MLP_PRUNE_FRAC = 0.5       # fraction of inner neurons to prune
MAX_NEW_TOKENS = 50
PROMPT = (
    "Over the next decade, sustainable energy solutions will revolutionize "
    "global power grids, reducing carbon footprints and fostering resilient "
    "communities through innovative storage and distribution technologies."
)
PERP_TEXT = (
    "Artificial intelligence (AI) is intelligence demonstrated by machines, in contrast "
    "to the natural intelligence displayed by humans and animals.
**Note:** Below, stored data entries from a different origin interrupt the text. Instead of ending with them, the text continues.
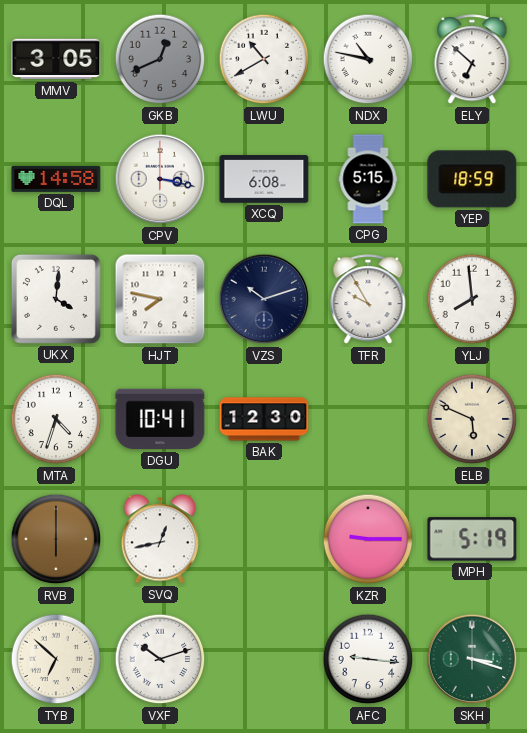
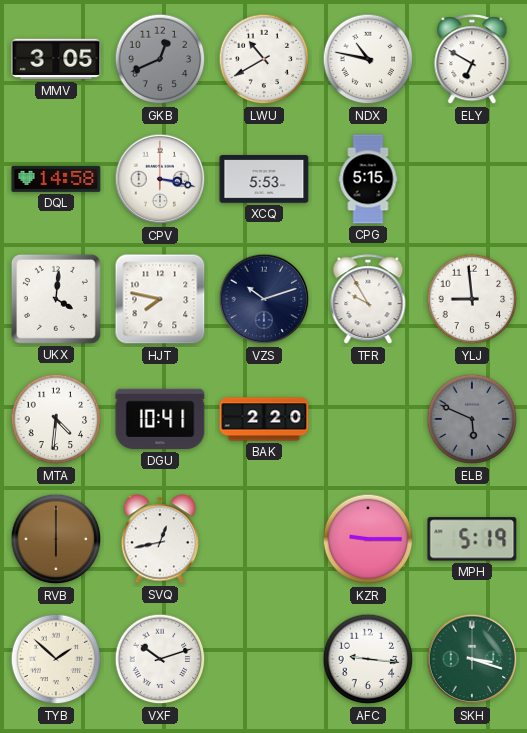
ELY: 6:52 -> 6:50
XCQ: 6:08 -> 5:53
YEP: 18:59 -> none
YLJ: 7:59 -> 8:59
MTA: 4:33 -> 4:31
BAK: 12:30 -> 2:20
ELB dial: cream -> grey
TYB: 6:52 -> 1:52
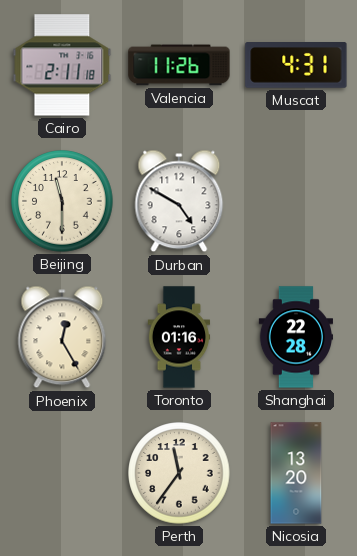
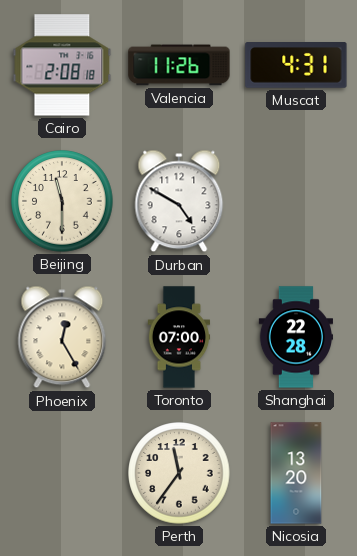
Cairo: 2:11 -> 2:08
Toronto: 01:16 -> 07:00
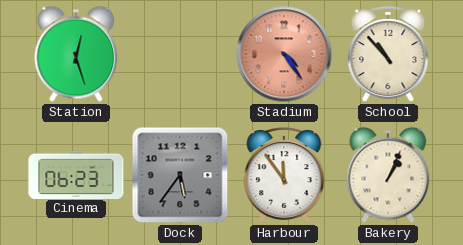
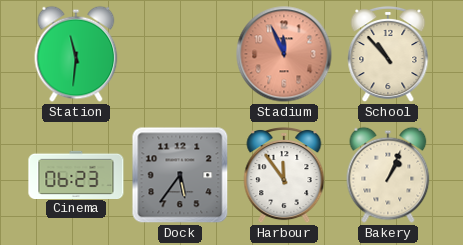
Station: 12:27 -> 11:31
Stadium: 4:24 -> 11:56
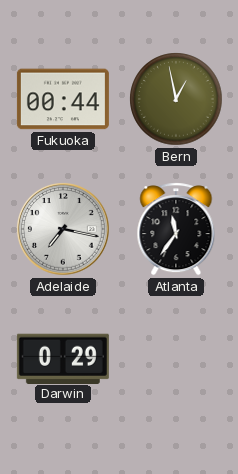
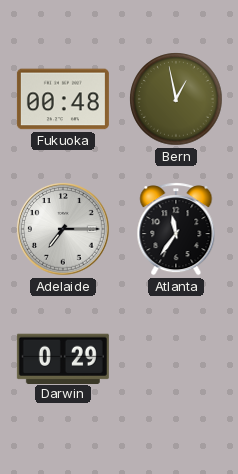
Fukuoka: 00:44 -> 00:48
Adelaide: 7:17 -> 7:15
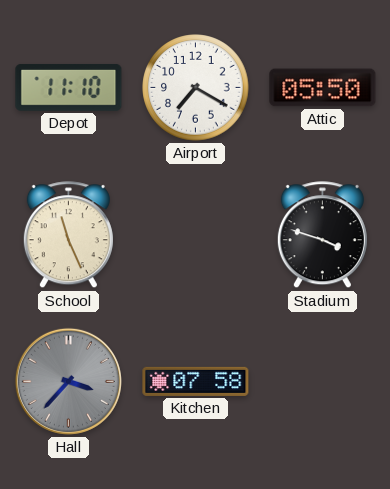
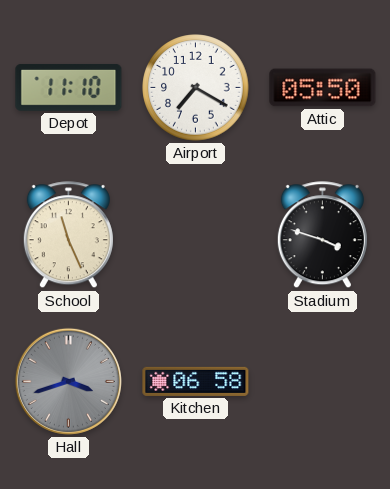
Hall: 3:37 -> 3:42
Kitchen: 07:58 -> 06:58
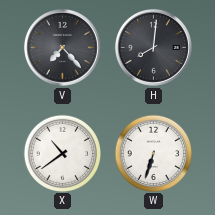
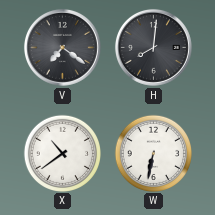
V: 7:23 -> 7:21
W: 6:33 -> 6:32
Leading AI textbooks "
    "define the field as the study of intelligent agents: any system that perceives "
    "its environment and takes actions that maximize its chance of achieving its goals."
)


# Load Model and Tokenizer
This function:
- Loads the tokenizer and model using Hugging Face Transformers.
- Configures the model to use FP16 precision for faster inference.
- Moves the model to the specified device (CPU or GPU).
- Sets the model to evaluation mode to disable gradient computations.

In [3]:
def load_model_and_tokenizer(model_name: str, device: torch.device):
    """
    TODO:
      - Load AutoTokenizer.from_pretrained(model_name, use_fast=True)
      - Load AutoModelForCausalLM.from_pretrained(model_name, torch_dtype=torch.float16)
      - Move model to `device` and set to .eval()
      - Return tokenizer, model
    """
    tokenizer = AutoTokenizer.from_pretrained(model_name, use_fast=True)
    # load model in FP16 for faster inference
    model = AutoModelForCausalLM.from_pretrained(
        model_name,
        torch_dtype=torch.float16
    )
    # move to device and set to eval
    model = model.to(device)
    model.eval()
    return tokenizer, model

# Measure Baseline Performance
This function:
- Measures the baseline performance of the model before pruning.
- Evaluates:
  - **Latency**: Time taken to generate tokens for a given prompt.
  - **Throughput**: Tokens generated per second.
  - **Peak GPU Memory Usage**: Maximum memory used during inference.
  - **Perplexity**: A measure of how well the model predicts the given text.
- Prints the baseline metrics for comparison with the pruned model.

In [None]:
def measure_latency_and_throughput(model, tokenizer, prompt: str, device: torch.device, max_new_tokens=50, runs=3):
    """
    Measure latency and throughput for text generation.

    Args:
        model: The language model to evaluate.
        tokenizer: The tokenizer associated with the model.
        prompt (str): Input prompt for text generation.
        device (torch.device): Device to run the model on.
        max_new_tokens (int): Maximum number of new tokens to generate.
        runs (int): Number of runs for averaging metrics.

    Returns:
        tuple: Average latency (seconds) and throughput (tokens per second).
    """
    model.eval()
    inputs = tokenizer(prompt, return_tensors="pt", padding=True, truncation=True).to(device)

    # Warmup
    with torch.inference_mode():
        _ = model.generate(**inputs, max_new_tokens=8)

    latencies = []
    throughputs = []
    for _ in range(runs):
        if device.type == "cuda":
            torch.cuda.synchronize()
        t0 = time.perf_counter()
        with torch.inference_mode():
            outputs = model.generate(**inputs, max_new_tokens=max_new_tokens)
        if device.type == "cuda":
            torch.cuda.synchronize()
        t1 = time.perf_counter()

        gen_len = outputs.shape[1] - inputs["input_ids"].shape[1]
        latency = t1 - t0
        throughput = gen_len / latency if latency > 0 else float("nan")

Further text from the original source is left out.